# RECORDS SHOWN
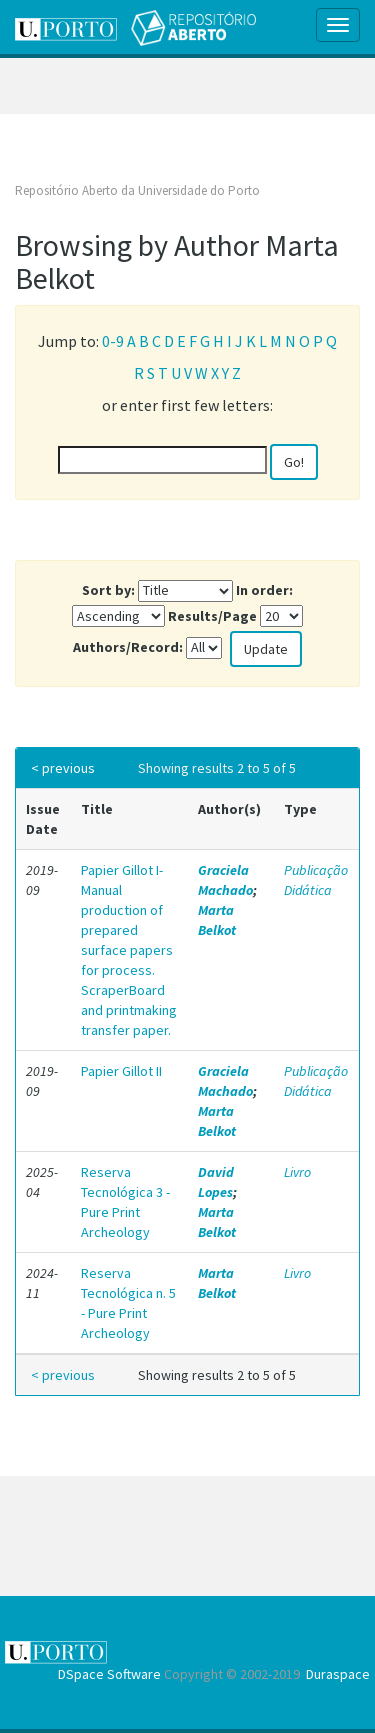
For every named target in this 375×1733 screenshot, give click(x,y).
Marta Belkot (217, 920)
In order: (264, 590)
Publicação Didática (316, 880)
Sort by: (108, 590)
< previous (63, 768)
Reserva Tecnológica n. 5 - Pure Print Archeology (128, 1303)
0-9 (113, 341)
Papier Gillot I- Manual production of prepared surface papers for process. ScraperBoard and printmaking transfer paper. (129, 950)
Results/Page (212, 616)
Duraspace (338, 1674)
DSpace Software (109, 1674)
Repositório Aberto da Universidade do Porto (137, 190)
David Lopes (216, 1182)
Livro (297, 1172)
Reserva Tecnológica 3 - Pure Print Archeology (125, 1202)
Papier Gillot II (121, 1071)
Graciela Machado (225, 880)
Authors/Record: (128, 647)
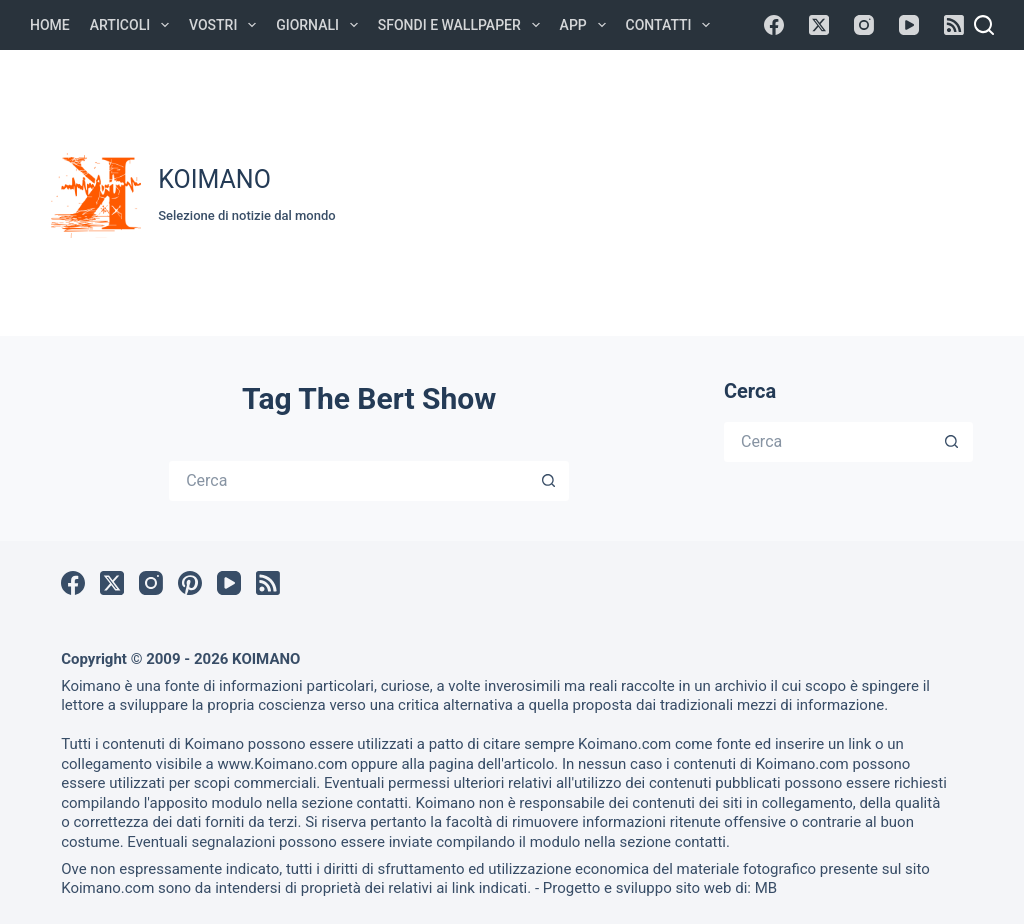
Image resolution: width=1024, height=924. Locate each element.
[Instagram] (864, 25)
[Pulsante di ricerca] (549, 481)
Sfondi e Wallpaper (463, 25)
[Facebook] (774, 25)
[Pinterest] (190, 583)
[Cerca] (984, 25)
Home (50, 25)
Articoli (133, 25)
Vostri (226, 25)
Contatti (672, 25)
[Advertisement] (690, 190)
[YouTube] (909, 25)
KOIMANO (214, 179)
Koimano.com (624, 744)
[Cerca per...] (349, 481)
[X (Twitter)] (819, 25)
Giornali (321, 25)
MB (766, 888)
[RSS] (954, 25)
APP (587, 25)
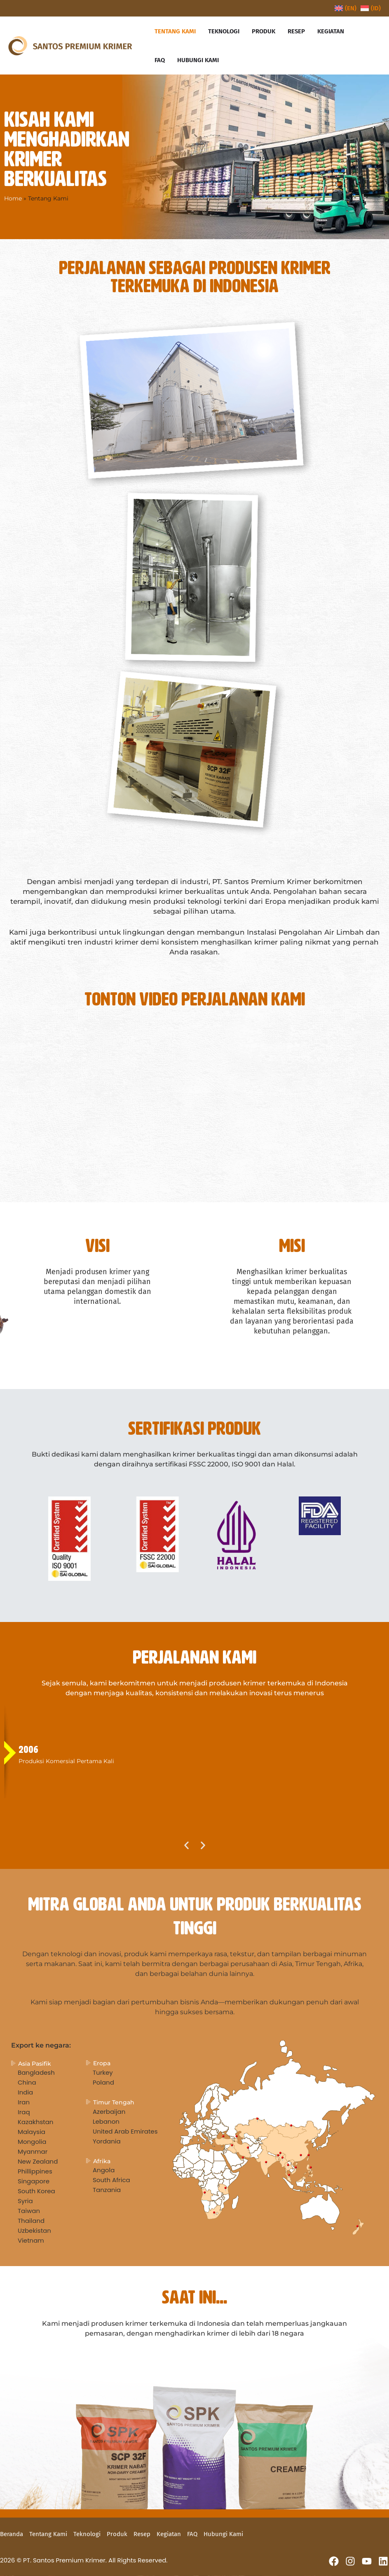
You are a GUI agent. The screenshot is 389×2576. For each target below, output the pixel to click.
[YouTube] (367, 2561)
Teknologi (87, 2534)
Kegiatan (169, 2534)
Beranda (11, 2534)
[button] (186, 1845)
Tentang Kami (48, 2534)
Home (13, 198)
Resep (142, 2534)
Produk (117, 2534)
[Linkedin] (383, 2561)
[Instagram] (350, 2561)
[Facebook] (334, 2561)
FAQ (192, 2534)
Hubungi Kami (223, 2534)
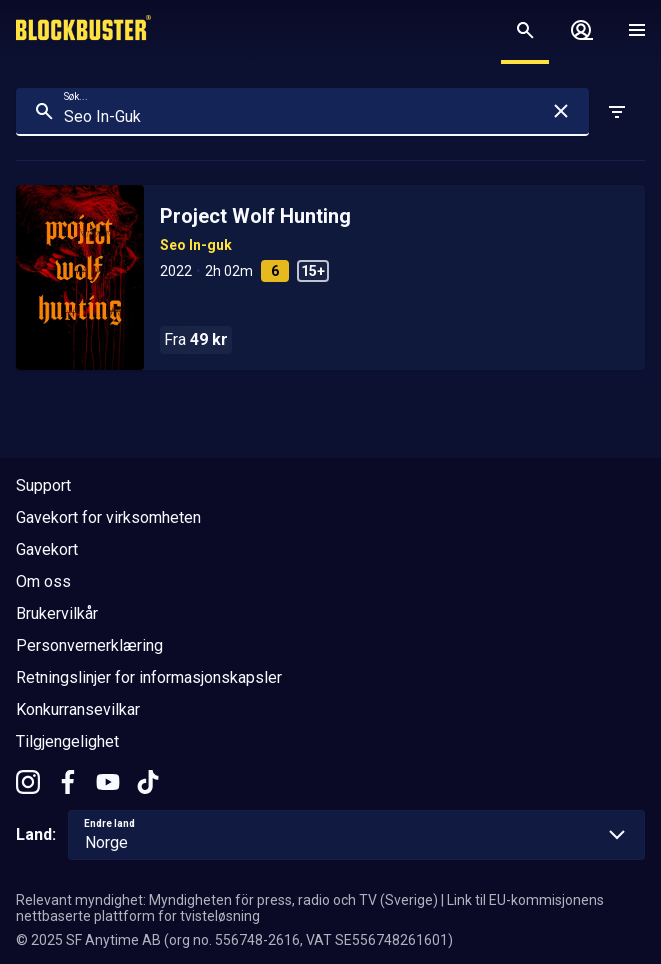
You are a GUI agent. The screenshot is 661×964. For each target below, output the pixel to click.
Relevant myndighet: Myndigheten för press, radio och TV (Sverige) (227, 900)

==

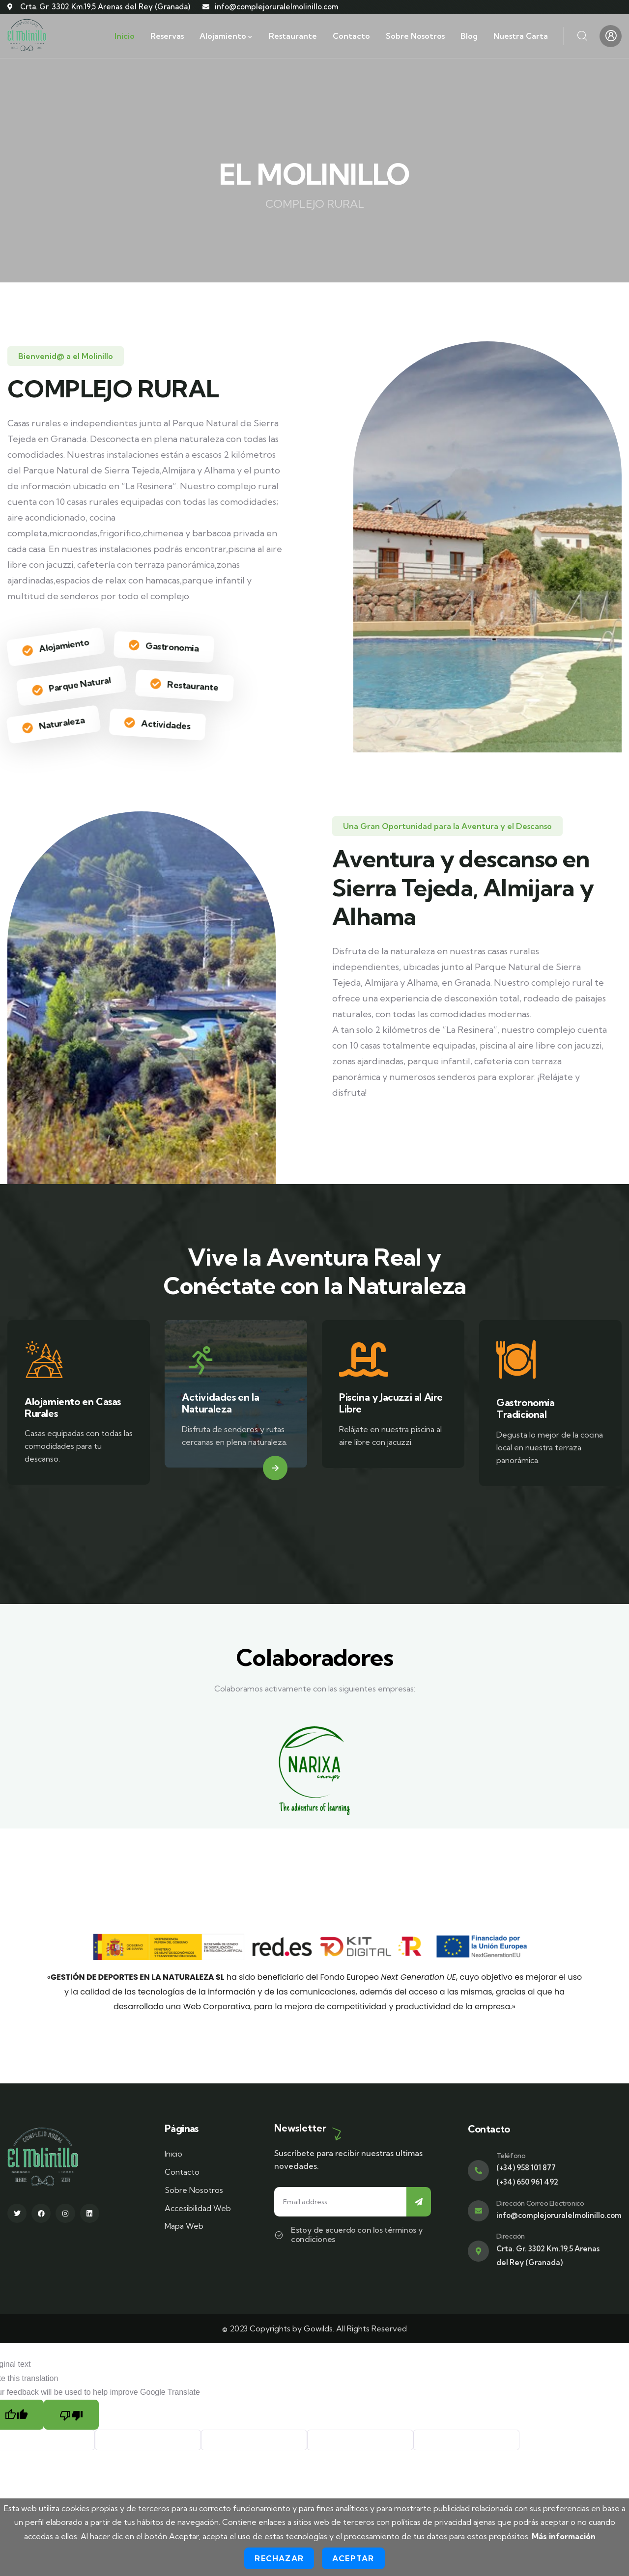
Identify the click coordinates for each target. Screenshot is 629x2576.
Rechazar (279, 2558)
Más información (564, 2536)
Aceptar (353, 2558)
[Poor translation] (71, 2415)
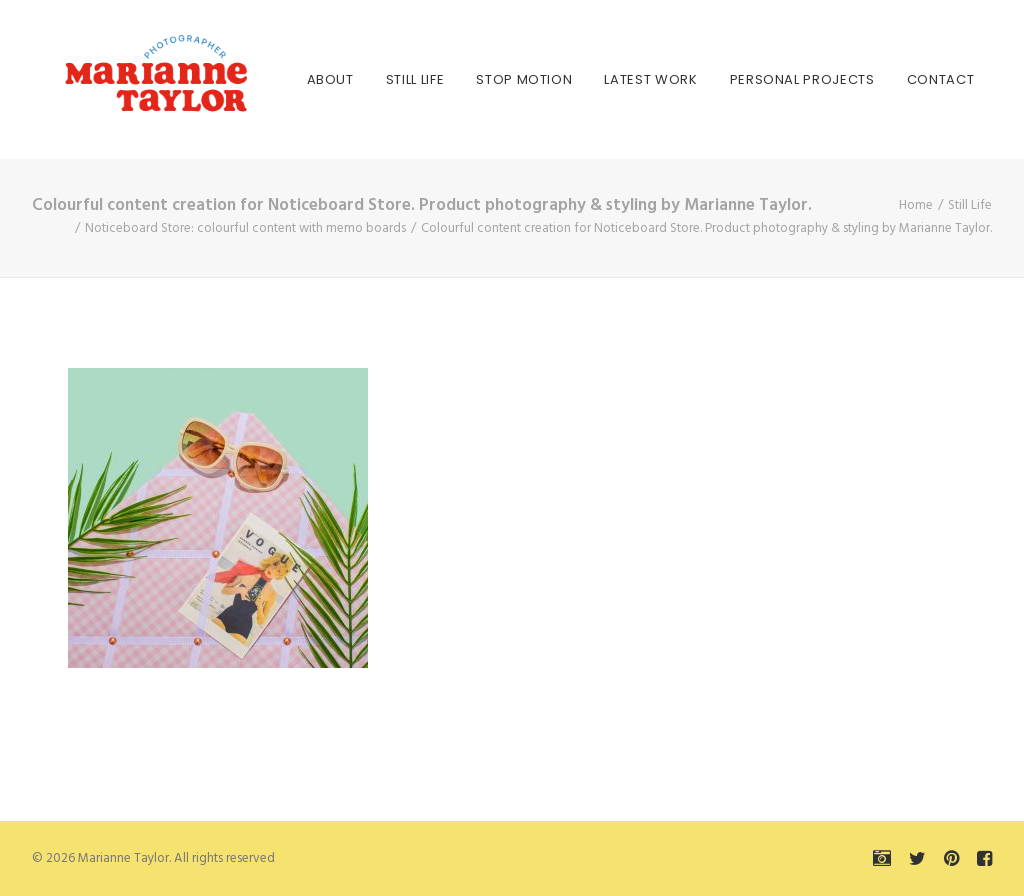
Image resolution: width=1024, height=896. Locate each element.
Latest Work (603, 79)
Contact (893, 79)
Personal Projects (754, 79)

--

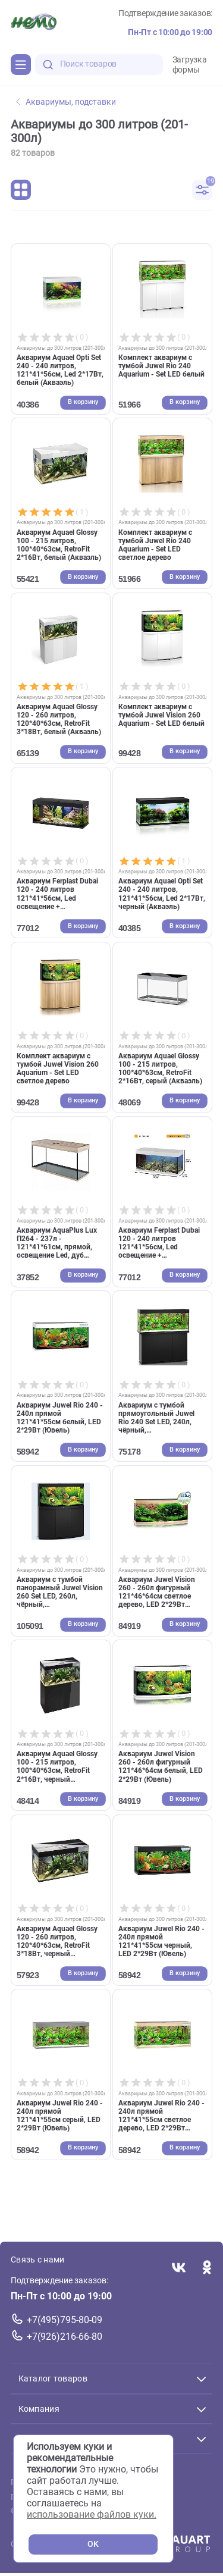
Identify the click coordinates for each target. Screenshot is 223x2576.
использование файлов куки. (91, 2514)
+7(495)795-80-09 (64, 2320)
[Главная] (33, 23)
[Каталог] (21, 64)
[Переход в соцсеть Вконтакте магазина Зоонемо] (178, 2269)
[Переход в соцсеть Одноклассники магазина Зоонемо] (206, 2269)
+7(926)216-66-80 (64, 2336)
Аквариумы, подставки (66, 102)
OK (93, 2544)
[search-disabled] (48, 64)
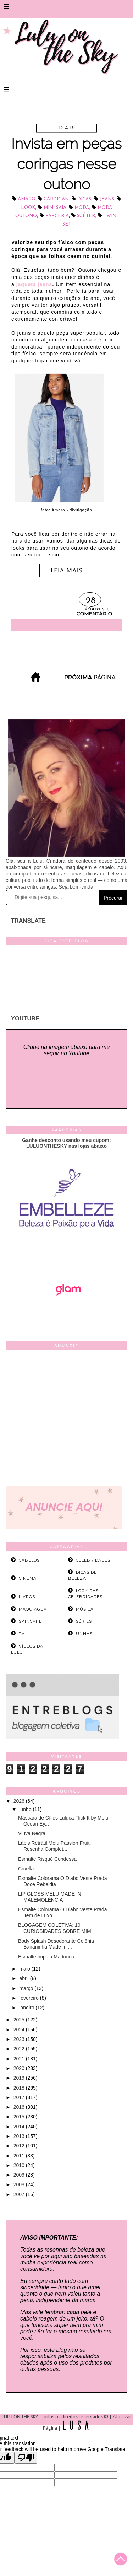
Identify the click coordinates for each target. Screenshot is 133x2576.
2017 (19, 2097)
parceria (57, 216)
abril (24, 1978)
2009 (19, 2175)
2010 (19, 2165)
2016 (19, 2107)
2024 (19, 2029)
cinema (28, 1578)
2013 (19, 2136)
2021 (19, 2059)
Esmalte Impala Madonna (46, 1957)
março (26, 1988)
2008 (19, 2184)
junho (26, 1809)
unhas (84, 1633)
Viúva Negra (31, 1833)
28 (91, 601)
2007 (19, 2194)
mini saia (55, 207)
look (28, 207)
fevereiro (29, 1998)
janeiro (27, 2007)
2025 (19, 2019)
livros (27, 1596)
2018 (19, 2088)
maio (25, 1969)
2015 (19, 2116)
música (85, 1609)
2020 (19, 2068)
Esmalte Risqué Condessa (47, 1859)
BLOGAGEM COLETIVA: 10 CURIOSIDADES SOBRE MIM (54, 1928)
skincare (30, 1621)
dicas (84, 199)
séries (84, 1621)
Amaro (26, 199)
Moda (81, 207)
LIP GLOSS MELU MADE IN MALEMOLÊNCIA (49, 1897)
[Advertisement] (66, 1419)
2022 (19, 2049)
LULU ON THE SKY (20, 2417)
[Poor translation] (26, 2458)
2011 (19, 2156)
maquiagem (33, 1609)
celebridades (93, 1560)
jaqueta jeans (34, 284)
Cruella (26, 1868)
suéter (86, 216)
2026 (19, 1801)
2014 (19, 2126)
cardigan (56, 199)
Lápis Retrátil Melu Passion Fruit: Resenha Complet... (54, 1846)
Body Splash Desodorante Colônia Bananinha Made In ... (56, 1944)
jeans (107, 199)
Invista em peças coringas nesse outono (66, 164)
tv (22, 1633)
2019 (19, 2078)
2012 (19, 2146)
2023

# PROMPT
Reproduce the data above exactly, but only the lines from the one showing "[Pulsante di ricerca] (549, 481)" through the one showing "Hubungi Kami (223, 2534)", with both ends kept and the pictures left out.

# WORKED SOLUTION
[Pulsante di ricerca] (549, 481)
Sfondi e Wallpaper (463, 25)
[Facebook] (774, 25)
[Pinterest] (190, 583)
[Cerca] (984, 25)
Home (50, 25)
Articoli (133, 25)
Vostri (226, 25)
Contatti (672, 25)
[Advertisement] (690, 190)
[YouTube] (909, 25)
KOIMANO (214, 179)
Koimano.com (624, 744)
[Cerca per...] (349, 481)
[X (Twitter)] (819, 25)
Giornali (321, 25)
MB (766, 888)
[RSS] (954, 25)
APP (587, 25)
You are a GUI agent. The screenshot is 389×2576. For each target below, output the pixel to click.
[YouTube] (367, 2561)
Teknologi (87, 2534)
Kegiatan (169, 2534)
Beranda (11, 2534)
[button] (186, 1845)
Tentang Kami (48, 2534)
Home (13, 198)
Resep (142, 2534)
Produk (117, 2534)
[Linkedin] (383, 2561)
[Instagram] (350, 2561)
[Facebook] (334, 2561)
FAQ (192, 2534)
Hubungi Kami (223, 2534)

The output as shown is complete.